For the entries below, the result should be an exact transcription of the lines from the one with "orchestration, and campaign measurement." up to and including the one with "contractual) which are", and only those.

* Collected data:
※ ※ ※

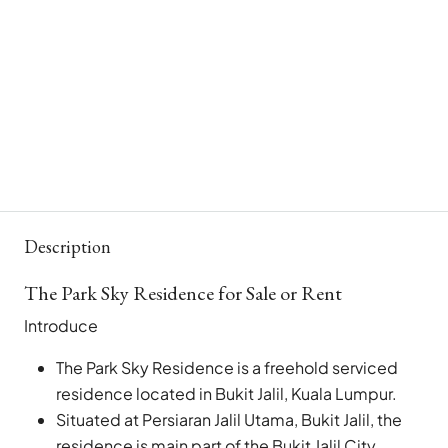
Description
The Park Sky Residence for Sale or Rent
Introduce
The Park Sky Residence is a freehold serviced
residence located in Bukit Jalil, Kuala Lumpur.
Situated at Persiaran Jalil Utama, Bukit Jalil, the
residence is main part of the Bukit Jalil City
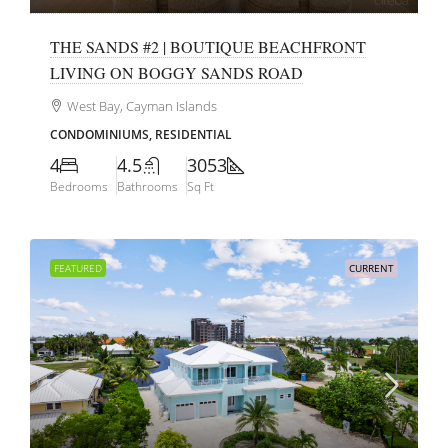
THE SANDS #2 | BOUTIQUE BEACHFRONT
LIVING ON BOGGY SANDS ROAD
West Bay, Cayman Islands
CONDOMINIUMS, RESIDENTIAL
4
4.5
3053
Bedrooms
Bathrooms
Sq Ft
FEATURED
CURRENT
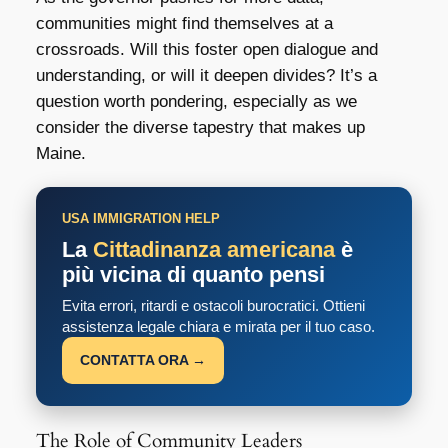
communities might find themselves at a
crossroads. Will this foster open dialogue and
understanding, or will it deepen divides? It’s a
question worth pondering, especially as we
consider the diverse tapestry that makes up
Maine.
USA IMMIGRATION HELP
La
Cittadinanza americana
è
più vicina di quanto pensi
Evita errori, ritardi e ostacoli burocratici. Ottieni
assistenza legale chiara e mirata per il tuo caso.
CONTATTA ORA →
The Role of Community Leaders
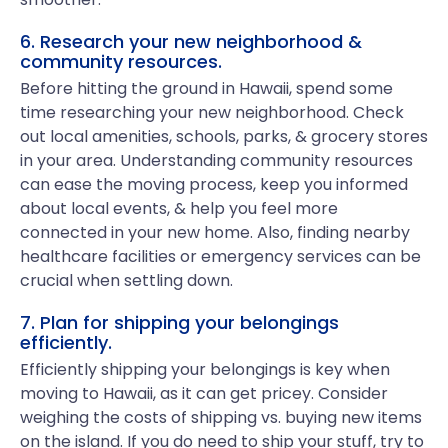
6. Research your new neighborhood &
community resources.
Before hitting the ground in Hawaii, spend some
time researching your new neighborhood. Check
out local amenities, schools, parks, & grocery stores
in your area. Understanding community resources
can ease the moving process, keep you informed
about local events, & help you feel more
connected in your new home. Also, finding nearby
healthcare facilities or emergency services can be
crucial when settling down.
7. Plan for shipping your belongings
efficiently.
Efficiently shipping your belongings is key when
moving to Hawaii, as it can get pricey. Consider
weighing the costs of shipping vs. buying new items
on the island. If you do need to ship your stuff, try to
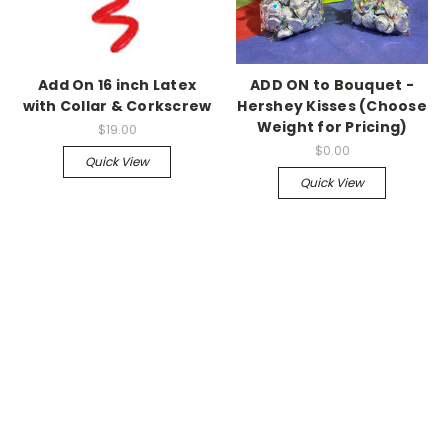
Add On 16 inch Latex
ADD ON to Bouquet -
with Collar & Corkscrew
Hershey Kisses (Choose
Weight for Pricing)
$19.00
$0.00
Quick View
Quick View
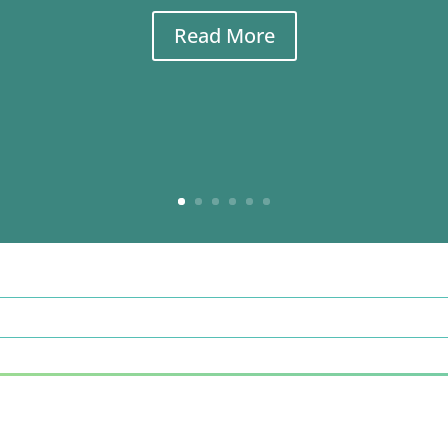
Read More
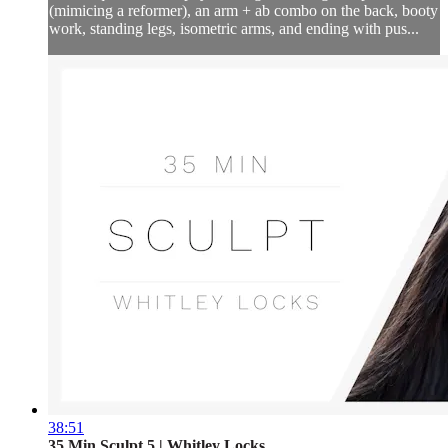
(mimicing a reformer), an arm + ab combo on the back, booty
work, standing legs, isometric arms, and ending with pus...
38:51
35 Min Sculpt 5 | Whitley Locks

※ ※ ※

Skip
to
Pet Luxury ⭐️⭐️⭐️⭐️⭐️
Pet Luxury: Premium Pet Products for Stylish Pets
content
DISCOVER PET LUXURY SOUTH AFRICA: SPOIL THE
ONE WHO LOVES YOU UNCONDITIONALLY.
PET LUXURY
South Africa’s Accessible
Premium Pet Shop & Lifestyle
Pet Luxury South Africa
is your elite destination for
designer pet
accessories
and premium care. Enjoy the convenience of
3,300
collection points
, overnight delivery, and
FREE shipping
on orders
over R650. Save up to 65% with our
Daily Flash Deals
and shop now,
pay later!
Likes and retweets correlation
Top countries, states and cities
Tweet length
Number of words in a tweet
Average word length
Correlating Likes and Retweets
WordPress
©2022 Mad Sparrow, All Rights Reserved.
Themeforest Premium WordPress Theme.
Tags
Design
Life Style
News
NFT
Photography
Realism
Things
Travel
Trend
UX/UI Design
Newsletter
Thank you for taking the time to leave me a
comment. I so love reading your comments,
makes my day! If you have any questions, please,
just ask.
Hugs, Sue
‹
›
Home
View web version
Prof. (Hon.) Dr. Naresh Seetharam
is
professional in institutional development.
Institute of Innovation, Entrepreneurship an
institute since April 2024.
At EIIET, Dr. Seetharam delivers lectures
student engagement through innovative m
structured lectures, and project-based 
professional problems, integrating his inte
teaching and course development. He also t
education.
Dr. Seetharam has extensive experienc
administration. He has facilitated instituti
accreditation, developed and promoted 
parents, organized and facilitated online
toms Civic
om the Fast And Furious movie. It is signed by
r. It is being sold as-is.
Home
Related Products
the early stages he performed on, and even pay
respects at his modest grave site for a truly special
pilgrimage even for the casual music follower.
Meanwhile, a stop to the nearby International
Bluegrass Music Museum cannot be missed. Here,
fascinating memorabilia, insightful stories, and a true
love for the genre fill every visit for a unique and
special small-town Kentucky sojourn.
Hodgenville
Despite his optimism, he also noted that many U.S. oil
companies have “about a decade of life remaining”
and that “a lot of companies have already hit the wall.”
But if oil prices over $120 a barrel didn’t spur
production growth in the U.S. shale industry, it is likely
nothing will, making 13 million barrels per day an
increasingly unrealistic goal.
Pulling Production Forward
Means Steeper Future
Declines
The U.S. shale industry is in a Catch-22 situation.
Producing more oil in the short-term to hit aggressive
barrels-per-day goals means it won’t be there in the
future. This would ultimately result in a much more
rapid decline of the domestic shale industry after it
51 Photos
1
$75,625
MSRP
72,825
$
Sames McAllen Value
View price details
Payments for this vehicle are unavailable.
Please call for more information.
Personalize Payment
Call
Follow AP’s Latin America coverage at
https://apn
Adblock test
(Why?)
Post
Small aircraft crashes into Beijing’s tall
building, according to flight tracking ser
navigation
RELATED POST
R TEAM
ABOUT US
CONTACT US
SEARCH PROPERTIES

※ ※ ※

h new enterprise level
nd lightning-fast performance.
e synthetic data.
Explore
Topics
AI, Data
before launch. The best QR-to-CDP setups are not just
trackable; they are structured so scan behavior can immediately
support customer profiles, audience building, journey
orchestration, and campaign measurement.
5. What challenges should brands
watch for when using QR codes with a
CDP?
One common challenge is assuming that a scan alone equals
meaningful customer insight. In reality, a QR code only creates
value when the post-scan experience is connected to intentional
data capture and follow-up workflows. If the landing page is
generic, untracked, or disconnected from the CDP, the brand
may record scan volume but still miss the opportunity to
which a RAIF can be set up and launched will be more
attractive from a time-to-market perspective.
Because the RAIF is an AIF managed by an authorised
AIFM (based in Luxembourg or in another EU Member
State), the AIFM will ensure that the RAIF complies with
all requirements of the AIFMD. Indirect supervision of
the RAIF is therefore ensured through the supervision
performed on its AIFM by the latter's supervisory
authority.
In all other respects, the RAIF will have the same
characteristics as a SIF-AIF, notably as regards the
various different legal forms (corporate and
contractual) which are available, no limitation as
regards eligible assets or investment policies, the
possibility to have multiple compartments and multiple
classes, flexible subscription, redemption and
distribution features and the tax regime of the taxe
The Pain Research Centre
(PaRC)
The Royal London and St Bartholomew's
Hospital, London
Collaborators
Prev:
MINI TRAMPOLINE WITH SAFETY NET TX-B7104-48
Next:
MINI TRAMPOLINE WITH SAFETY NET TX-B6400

※ ※ ※

* SOLVED PROBLEM:
orchestration, and campaign measurement.
5. What challenges should brands
watch for when using QR codes with a
CDP?
One common challenge is assuming that a scan alone equals
meaningful customer insight. In reality, a QR code only creates
value when the post-scan experience is connected to intentional
data capture and follow-up workflows. If the landing page is
generic, untracked, or disconnected from the CDP, the brand
may record scan volume but still miss the opportunity to
which a RAIF can be set up and launched will be more
attractive from a time-to-market perspective.
Because the RAIF is an AIF managed by an authorised
AIFM (based in Luxembourg or in another EU Member
State), the AIFM will ensure that the RAIF complies with
all requirements of the AIFMD. Indirect supervision of
the RAIF is therefore ensured through the supervision
performed on its AIFM by the latter's supervisory
authority.
In all other respects, the RAIF will have the same
characteristics as a SIF-AIF, notably as regards the
various different legal forms (corporate and
contractual) which are available, no limitation as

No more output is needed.